DATA FOR THIS EXERCISE »
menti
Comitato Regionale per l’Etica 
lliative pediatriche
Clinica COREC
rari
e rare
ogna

---

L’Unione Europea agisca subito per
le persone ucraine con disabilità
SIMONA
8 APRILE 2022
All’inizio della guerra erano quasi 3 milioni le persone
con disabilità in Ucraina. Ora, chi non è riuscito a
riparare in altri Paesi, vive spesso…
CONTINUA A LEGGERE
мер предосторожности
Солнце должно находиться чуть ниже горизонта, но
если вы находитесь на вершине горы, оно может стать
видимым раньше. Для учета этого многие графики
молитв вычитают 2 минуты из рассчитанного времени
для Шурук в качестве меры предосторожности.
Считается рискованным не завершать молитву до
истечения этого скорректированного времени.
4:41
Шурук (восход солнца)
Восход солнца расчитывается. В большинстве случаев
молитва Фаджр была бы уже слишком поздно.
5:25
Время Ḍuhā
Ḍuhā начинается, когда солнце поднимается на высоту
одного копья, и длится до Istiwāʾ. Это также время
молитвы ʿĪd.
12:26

EXERCISE REQUIREMENTS »
Could you repeat exactly the lines above from the line with "8 APRILE 2022" up to and including the line with "Считается рискованным не завершать молитву до", and only those?

TASK RESULT »
8 APRILE 2022
All’inizio della guerra erano quasi 3 milioni le persone
con disabilità in Ucraina. Ora, chi non è riuscito a
riparare in altri Paesi, vive spesso…
CONTINUA A LEGGERE
мер предосторожности
Солнце должно находиться чуть ниже горизонта, но
если вы находитесь на вершине горы, оно может стать
видимым раньше. Для учета этого многие графики
молитв вычитают 2 минуты из рассчитанного времени
для Шурук в качестве меры предосторожности.
Считается рискованным не завершать молитву до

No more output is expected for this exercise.